Он показал здоровой рукой на запекшуюся от засухи землю и совершенно недоступную лужицу воды во многих футах от нас.
– Позволь мне вывести принцессу на ровную землю, – попросил Дойл.
– Нет, – отказал Шолто. – Она там в полной безопасности. Скажи-ка, Мрак… или принцесса, не важно кто. Как это вы так извозились в грязи? Лгать не пытайтесь, я знаю, что снаружи снег, а не дождь.
– Сидхе никогда не лгут, – заявил Мистраль.
Шолто и его свита покатились со смеху. Птичьи трели смешались с рокочущим контральто карг и открытым, веселым смехом Шолто.
– Сидхе не лгут… Помилуй, большей лжи не существует.
– Лгать нам не позволено, – сказал Дойл.
– Но в той правде, что выходит из уст сидхе, дырок столько, что лучше бы вы лгали. Мы, слуа, предпочтем честную ложь той полуправде, которой нас кормит двор, – а мы ведь вроде бы принадлежим к тому же двору. Мы изголодались на этой кормежке. Так что скажите нам правду, если на это способны: как вы промокли и вымазались в сухом саду и как вообще вы здесь оказались?
– Мы промокли в саду нашего холма, там шел дождь, – сказал Дойл.
– Вранье, – объявила Агнес.
Мне пришла в голову мысль.
– Клянусь своей честью… – начала я. Кто-то из карг хмыкнул и засмеялся, но я не смутилась: —…и тьмой, что поглощает все, что в садах неблагих сидхе шел дождь, когда мы их покинули.
Я не просто дала клятву, которую по своей воле не нарушит ни один сидхе – из страха навлечь на себя проклятие, – я дала ту же самую клятву, какую потребовала у Шолто, когда он нашел меня в Калифорнии. Он поклялся тогда, что не причинит мне вреда, и я ему поверила.
Торжественность клятвы даже карг заставила заткнуться.
– Осторожнее со словами, принцесса, – сказал Шолто. – Не вся древняя магия погибла.
– Я знаю, чем клянусь, царь Шолто, Властитель Всего, Что Проходит Между. Первый дождь за века, пролившийся в мертвых садах, намочил мне волосы, и возрожденная заново почва измазала мне кожу.
– Как же это случилось? – спросил Шолто.
– Это невозможно, – сказала Агнес и махнула мускулистой черной рукой в сторону двери. – Вот это – магия благих. Они сговорились с неблагими нас уничтожить. Я тебе говорила, что золотой двор никогда не посмел бы, если б не заручился полной поддержкой Королевы Воздуха и Тьмы.

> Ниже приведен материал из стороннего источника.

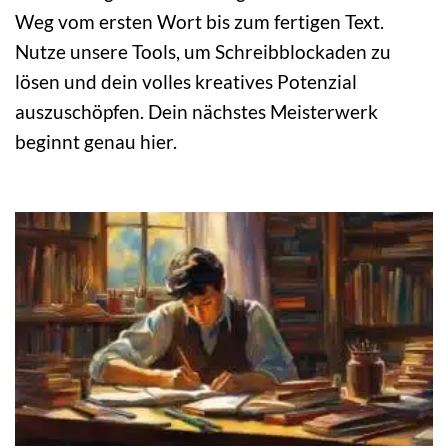
Weg vom ersten Wort bis zum fertigen Text.
Nutze unsere Tools, um Schreibblockaden zu
lösen und dein volles kreatives Potenzial
auszuschöpfen. Dein nächstes Meisterwerk
beginnt genau hier.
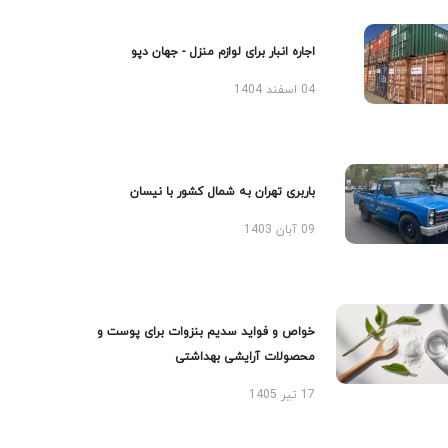
اجاره انبار برای لوازم منزل - جهان دپو
04 اسفند 1404
باربری تهران به شمال کشور با نیسان
09 آبان 1403
خواص و فواید سدیم بنزوات برای پوست و
محصولات آرایشی بهداشتی
17 تیر 1405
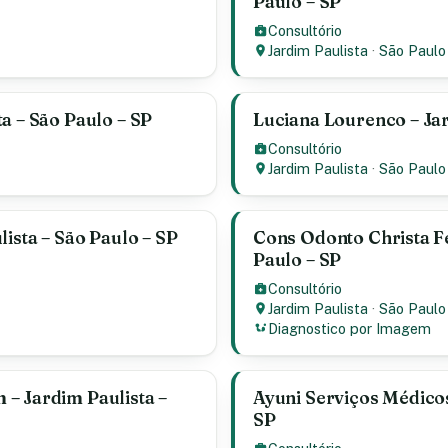
Paulo – SP
Consultório
Jardim Paulista
·
São Paulo
a – São Paulo – SP
Luciana Lourenco – Jar
Consultório
Jardim Paulista
·
São Paulo
lista – São Paulo – SP
Cons Odonto Christa Fe
Paulo – SP
Consultório
Jardim Paulista
·
São Paulo
Diagnostico por Imagem
– Jardim Paulista –
Ayuni Serviços Médicos
SP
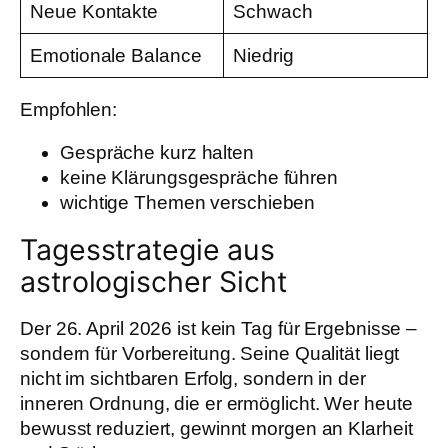
Neue Kontakte
Schwach
Emotionale Balance
Niedrig
Empfohlen:
Gespräche kurz halten
keine Klärungsgespräche führen
wichtige Themen verschieben
Tagesstrategie aus
astrologischer Sicht
Der 26. April 2026 ist kein Tag für Ergebnisse –
sondern für Vorbereitung. Seine Qualität liegt
nicht im sichtbaren Erfolg, sondern in der
inneren Ordnung, die er ermöglicht. Wer heute
bewusst reduziert, gewinnt morgen an Klarheit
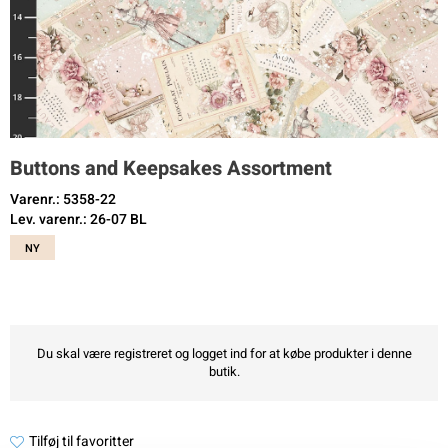
Buttons and Keepsakes Assortment
Varenr.: 5358-22
Lev. varenr.: 26-07 BL
NY
Du skal være registreret og logget ind for at købe produkter i denne
butik.
Tilføj til favoritter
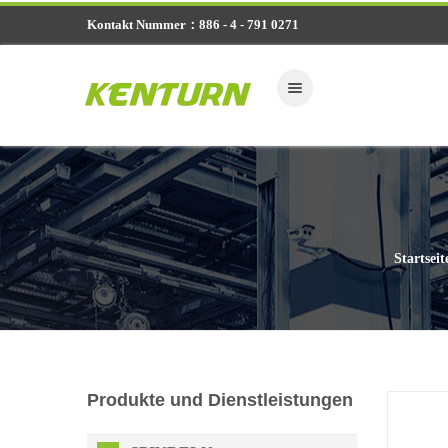
Kontakt Nummer：886 - 4 - 791 0271
Startseit
Produkte und Dienstleistungen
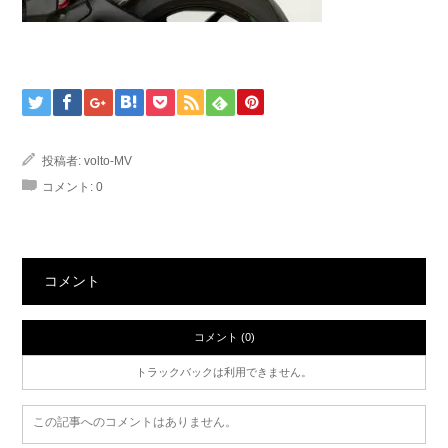
投稿者:
volto-MV
コメント:
0
コメント
コメント (0)
トラックバックは利用できません。
この記事へのコメントはありません。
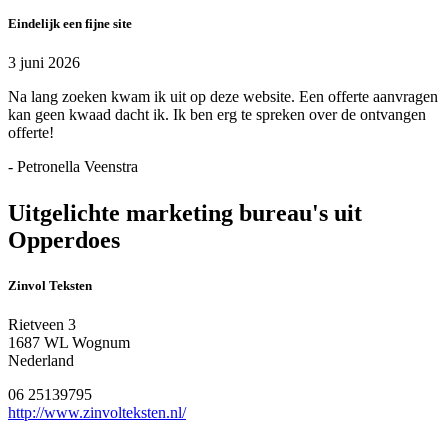
Eindelijk een fijne site
3 juni 2026
Na lang zoeken kwam ik uit op deze website. Een offerte aanvragen
kan geen kwaad dacht ik. Ik ben erg te spreken over de ontvangen
offerte!
- Petronella Veenstra
Uitgelichte marketing bureau's uit
Opperdoes
Zinvol Teksten
Rietveen 3
1687 WL Wognum
Nederland
06 25139795
http://www.zinvolteksten.nl/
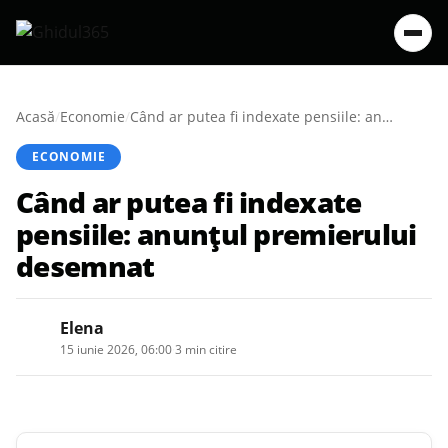
Acasă
/
Economie
/
Când ar putea fi indexate pensiile: anunțul premierului desemnat
ECONOMIE
Când ar putea fi indexate
pensiile: anunțul premierului
desemnat
Elena
15 iunie 2026, 06:00
·
3 min citire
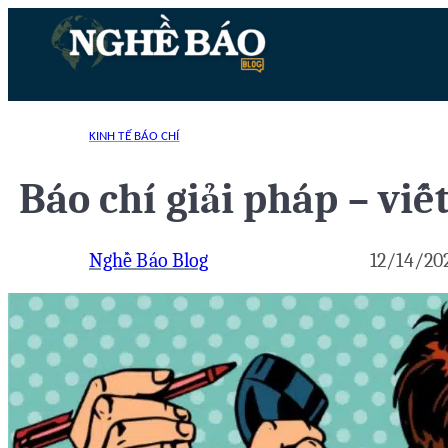
Chuyển
đến
phần
nội
dung
KINH TẾ BÁO CHÍ
Báo chí giải pháp – viết
Nghề Báo Blog
12/14/20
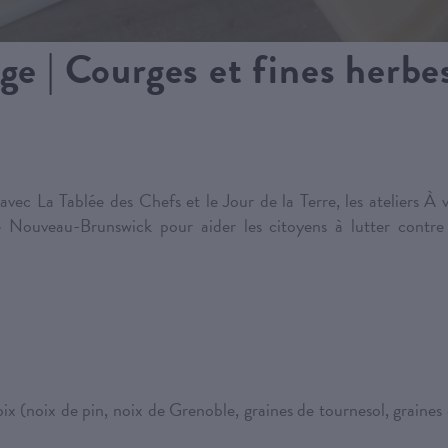
ge | Courges et fines herbe
vec La Tablée des Chefs et le Jour de la Terre, les ateliers À 
e Nouveau-Brunswick pour aider les citoyens à lutter contre
ix (noix de pin, noix de Grenoble, graines de tournesol, graines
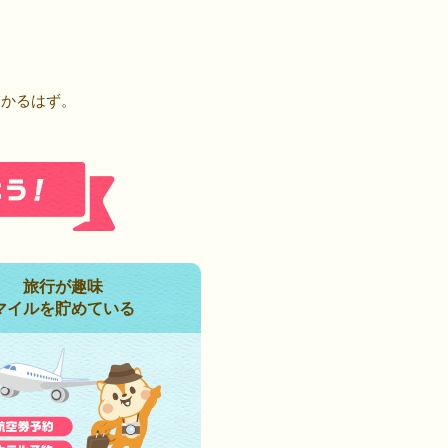
！
つかるはず。
旅行が趣味
マイルを貯めている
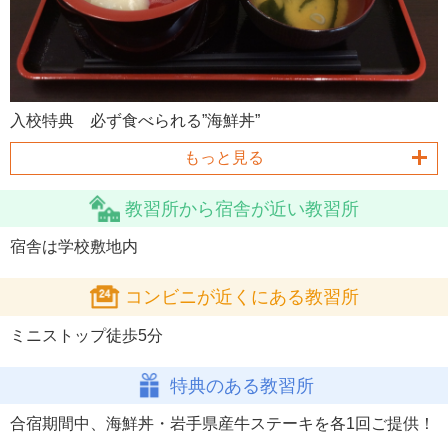
入校特典 必ず食べられる”海鮮丼”
もっと見る
教習所から宿舎が近い教習所
宿舎は学校敷地内
コンビニが近くにある教習所
ミニストップ徒歩5分
特典のある教習所
合宿期間中、海鮮丼・岩手県産牛ステーキを各1回ご提供！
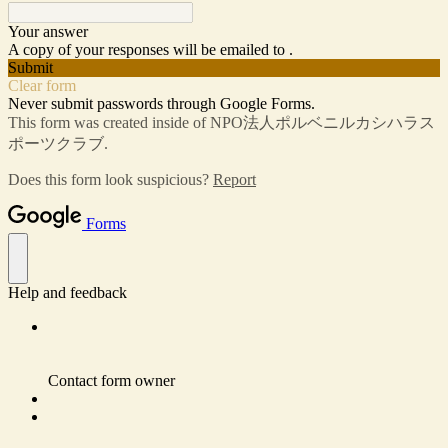
Your answer
A copy of your responses will be emailed to .
Submit
Clear form
Never submit passwords through Google Forms.
This form was created inside of NPO法人ポルベニルカシハラス
ポーツクラブ.
Does this form look suspicious?
Report
Forms
Help and feedback
Contact form owner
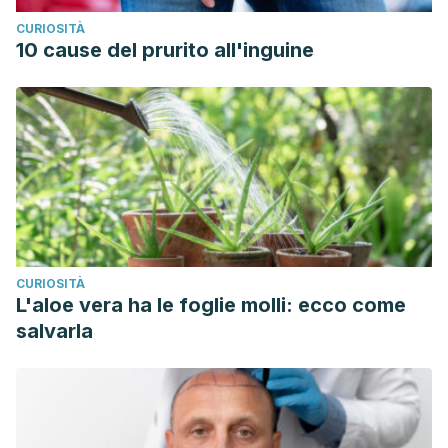
CURIOSITÀ
10 cause del prurito all'inguine
CURIOSITÀ
L'aloe vera ha le foglie molli: ecco come
salvarla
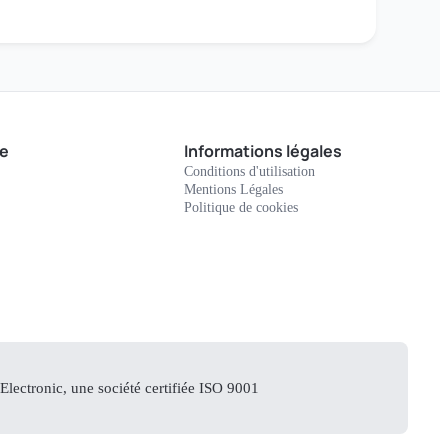
e
Informations légales
Conditions d'utilisation
Mentions Légales
Politique de cookies
lectronic, une société certifiée ISO 9001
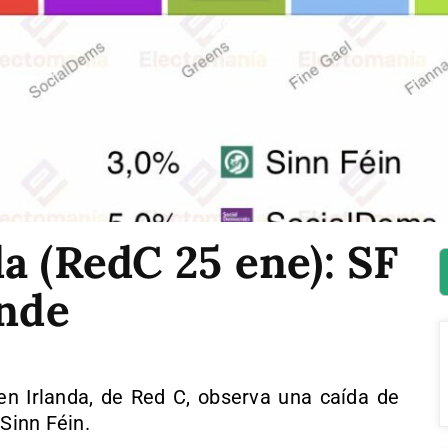
a (RedC 25 ene): SF
unde
n Irlanda, de Red C, observa una caída de
 Sinn Féin.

Она несколько театрально указала на сияющую дверь пальцем.
– Вот доказательство.
– Мередит, – тихонько попросил Дойл, – убери дверь.
– Не надо шептаться, если рассчитываешь на хорошее отношение, Мрак, – сказал Шолто.
– Я попросил принцессу убрать дверь, чтобы вы убедились – благие здесь ни при чем.
Агнес повернулась так быстро, что капюшон слетел, открыв черную солому ее волос и кошмар на месте лица, сплошные нарывы и шишки. Карги в отличие от прочих слуа прячут свое уродство от мира. Слуа обычно считают все свои несообразности признаком красоты или силы. А карги себя скрывали – впрочем, как и другие два телохранителя.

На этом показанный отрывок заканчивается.